---------- INFORMATION SHOWN
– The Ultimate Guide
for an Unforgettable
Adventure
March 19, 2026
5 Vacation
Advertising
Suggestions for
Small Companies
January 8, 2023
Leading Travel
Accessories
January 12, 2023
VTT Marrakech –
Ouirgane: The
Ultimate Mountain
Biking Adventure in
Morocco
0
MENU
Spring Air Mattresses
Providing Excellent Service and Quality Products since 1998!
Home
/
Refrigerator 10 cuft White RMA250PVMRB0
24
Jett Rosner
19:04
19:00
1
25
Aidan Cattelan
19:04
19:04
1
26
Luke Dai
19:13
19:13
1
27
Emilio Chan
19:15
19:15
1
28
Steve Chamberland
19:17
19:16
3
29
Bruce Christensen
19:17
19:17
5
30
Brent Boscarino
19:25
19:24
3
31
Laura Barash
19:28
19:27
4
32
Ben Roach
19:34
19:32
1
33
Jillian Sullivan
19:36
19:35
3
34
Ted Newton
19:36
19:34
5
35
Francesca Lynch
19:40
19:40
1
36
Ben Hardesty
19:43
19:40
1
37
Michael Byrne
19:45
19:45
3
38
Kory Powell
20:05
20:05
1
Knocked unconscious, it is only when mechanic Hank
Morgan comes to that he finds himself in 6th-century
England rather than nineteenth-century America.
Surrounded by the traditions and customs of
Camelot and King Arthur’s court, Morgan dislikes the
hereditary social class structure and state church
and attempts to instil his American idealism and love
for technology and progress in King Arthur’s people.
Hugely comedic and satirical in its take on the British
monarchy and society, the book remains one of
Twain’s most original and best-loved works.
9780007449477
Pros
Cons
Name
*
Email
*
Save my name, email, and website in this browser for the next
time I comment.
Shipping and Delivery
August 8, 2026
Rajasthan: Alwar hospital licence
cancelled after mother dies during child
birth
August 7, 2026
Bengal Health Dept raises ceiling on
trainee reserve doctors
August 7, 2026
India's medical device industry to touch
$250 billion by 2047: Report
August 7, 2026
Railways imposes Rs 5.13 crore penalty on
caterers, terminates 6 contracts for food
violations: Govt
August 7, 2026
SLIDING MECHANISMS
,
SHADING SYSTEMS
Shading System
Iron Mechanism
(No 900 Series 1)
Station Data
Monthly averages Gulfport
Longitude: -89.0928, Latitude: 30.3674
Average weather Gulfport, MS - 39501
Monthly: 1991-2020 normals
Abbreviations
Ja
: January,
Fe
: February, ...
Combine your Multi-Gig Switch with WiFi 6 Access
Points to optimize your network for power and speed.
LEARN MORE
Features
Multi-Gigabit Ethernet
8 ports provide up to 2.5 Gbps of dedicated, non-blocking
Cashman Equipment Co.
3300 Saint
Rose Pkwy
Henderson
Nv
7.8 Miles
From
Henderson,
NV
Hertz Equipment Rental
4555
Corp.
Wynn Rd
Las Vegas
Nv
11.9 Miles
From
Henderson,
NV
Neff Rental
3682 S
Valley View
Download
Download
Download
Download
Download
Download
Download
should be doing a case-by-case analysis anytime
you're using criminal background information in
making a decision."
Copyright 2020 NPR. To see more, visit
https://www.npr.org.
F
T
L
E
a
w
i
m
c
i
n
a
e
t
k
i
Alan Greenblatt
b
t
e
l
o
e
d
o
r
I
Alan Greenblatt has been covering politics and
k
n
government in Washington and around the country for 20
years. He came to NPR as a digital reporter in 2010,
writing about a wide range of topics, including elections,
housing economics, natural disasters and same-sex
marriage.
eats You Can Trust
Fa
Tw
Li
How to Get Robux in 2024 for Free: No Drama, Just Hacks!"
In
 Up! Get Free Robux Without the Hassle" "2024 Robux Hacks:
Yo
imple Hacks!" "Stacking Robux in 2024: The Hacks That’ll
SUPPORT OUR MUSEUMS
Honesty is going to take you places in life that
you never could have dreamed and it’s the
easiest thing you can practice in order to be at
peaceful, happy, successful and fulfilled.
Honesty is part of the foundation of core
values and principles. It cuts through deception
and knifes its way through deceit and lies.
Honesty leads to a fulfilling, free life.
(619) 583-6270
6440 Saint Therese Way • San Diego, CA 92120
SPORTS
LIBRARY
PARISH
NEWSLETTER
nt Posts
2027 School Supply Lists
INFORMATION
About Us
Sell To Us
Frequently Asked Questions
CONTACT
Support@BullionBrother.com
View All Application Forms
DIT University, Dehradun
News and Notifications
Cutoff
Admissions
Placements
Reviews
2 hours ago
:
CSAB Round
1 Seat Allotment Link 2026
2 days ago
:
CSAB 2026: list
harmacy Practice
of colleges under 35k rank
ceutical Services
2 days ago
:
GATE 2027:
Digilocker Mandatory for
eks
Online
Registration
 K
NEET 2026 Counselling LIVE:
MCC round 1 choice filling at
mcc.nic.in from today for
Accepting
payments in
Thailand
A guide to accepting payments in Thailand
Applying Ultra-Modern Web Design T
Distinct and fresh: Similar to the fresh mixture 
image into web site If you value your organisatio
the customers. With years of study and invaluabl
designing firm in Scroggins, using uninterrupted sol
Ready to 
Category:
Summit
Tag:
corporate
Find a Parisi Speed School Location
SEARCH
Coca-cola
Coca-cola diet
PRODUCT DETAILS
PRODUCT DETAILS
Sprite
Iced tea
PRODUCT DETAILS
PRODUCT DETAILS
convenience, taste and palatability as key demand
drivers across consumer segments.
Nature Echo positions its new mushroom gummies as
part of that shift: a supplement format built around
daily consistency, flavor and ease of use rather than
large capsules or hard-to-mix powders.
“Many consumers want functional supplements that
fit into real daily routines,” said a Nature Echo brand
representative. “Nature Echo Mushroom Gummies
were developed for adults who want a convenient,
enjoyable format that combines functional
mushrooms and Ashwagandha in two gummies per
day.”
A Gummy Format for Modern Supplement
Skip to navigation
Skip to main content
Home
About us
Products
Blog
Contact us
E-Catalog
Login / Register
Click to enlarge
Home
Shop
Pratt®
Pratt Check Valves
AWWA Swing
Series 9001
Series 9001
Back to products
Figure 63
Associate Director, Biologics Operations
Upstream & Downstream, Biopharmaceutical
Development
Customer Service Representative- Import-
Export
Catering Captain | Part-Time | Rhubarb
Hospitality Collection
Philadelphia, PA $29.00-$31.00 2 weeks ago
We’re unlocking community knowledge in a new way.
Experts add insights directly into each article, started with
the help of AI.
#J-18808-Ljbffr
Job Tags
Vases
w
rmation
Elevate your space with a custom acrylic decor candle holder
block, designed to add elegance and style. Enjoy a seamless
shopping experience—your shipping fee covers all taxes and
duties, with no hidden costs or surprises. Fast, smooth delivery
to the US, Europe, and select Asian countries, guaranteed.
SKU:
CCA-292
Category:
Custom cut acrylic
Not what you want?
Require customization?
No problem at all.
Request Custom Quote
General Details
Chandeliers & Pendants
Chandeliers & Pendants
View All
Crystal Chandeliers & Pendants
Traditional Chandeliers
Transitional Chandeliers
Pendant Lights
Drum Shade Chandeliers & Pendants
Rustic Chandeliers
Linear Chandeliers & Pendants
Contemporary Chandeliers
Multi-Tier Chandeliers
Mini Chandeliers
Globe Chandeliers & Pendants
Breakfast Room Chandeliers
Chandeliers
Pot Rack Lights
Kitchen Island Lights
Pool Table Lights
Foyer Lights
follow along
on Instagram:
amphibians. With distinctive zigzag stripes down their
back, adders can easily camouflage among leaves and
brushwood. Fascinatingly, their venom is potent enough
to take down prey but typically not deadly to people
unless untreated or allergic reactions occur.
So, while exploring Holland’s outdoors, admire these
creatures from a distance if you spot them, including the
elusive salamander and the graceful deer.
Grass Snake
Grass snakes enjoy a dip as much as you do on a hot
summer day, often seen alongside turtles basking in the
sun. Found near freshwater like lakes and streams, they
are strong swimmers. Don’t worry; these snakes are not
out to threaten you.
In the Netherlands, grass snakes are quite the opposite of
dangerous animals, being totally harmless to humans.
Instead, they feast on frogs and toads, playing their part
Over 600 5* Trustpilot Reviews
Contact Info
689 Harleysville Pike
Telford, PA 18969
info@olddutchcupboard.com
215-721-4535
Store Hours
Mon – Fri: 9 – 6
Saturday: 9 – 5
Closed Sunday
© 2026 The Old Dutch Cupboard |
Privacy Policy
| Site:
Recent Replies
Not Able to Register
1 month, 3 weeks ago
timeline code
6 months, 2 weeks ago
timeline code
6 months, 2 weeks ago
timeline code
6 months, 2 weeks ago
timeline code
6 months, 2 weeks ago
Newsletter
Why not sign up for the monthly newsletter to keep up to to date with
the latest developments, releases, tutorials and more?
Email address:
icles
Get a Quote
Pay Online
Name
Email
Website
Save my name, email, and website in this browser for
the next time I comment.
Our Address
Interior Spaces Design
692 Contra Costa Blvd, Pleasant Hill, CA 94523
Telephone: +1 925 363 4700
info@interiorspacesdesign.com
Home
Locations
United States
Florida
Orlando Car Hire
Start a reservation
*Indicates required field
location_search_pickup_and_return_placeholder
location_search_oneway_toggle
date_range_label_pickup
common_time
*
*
--------------------
PROBLEM REQUIREMENTS: Of the lines above, output exactly those from the line bearing "Traditional Chandeliers" through the line bearing "summer day, often", inclusive.

ANSWER SECTION:
Traditional Chandeliers
Transitional Chandeliers
Pendant Lights
Drum Shade Chandeliers & Pendants
Rustic Chandeliers
Linear Chandeliers & Pendants
Contemporary Chandeliers
Multi-Tier Chandeliers
Mini Chandeliers
Globe Chandeliers & Pendants
Breakfast Room Chandeliers
Chandeliers
Pot Rack Lights
Kitchen Island Lights
Pool Table Lights
Foyer Lights
follow along
on Instagram:
amphibians. With distinctive zigzag stripes down their
back, adders can easily camouflage among leaves and
brushwood. Fascinatingly, their venom is potent enough
to take down prey but typically not deadly to people
unless untreated or allergic reactions occur.
So, while exploring Holland’s outdoors, admire these
creatures from a distance if you spot them, including the
elusive salamander and the graceful deer.
Grass Snake
Grass snakes enjoy a dip as much as you do on a hot
summer day, often seen alongside turtles basking in the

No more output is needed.